> What the exercise asks: As the answer, give a copy of each line below that includes the word "менеджера".

> Records provided:
+++
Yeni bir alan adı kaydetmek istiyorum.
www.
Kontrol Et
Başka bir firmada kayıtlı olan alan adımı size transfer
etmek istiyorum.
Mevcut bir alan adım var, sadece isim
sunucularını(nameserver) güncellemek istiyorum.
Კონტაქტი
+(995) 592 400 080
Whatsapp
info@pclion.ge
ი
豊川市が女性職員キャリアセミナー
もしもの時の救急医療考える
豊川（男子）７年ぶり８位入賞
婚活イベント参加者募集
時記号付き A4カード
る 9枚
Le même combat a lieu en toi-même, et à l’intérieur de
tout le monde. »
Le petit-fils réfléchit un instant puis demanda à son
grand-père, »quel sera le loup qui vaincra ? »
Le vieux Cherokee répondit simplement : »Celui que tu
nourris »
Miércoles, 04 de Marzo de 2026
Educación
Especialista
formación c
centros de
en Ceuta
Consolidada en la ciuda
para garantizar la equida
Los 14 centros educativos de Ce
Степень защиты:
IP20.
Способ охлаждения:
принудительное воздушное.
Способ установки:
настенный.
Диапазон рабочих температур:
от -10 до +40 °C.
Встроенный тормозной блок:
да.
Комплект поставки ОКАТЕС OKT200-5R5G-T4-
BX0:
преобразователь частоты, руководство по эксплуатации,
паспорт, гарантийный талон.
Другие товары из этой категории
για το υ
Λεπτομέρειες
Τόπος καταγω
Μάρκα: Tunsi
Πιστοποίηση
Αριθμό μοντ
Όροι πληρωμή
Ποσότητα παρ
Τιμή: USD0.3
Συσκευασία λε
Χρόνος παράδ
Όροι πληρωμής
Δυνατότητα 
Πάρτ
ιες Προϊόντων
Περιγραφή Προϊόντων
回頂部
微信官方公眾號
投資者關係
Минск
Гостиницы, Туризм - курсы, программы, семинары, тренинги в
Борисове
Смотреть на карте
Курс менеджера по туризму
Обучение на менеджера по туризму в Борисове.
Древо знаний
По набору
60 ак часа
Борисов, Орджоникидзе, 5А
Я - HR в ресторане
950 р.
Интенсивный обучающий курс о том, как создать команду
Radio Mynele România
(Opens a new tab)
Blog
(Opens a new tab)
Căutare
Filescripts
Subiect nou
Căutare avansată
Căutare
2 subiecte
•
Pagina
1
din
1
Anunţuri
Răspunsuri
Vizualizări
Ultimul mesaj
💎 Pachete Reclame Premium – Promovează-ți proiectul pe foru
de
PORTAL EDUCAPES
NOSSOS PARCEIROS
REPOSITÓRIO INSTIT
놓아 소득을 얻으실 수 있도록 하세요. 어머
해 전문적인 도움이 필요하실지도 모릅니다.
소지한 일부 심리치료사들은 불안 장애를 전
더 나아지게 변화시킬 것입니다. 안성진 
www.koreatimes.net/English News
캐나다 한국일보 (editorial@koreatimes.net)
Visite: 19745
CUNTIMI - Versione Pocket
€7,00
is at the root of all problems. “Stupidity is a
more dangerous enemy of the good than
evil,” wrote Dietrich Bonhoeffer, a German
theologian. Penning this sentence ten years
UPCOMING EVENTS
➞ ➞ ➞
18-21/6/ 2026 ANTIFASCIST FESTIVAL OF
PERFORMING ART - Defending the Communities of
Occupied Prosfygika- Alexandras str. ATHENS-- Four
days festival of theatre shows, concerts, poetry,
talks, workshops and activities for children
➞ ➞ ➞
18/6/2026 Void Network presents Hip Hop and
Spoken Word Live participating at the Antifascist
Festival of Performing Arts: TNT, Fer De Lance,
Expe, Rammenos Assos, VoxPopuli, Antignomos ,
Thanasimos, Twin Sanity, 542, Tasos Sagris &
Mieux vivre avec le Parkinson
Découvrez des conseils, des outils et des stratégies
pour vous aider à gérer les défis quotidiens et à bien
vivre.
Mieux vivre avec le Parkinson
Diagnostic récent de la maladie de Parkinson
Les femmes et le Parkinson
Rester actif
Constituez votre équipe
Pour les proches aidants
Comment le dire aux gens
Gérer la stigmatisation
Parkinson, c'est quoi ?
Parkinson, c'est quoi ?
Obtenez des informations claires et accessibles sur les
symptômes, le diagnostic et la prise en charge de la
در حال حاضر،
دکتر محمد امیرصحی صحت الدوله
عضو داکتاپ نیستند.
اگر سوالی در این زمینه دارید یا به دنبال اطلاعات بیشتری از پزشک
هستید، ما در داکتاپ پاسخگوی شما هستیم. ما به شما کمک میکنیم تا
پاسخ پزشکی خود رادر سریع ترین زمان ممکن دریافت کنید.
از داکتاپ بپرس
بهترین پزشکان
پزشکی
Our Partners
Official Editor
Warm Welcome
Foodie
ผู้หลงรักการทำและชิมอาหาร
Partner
+++
> Answer to this exercise:
Курс менеджера по туризму
Обучение на менеджера по туризму в Борисове.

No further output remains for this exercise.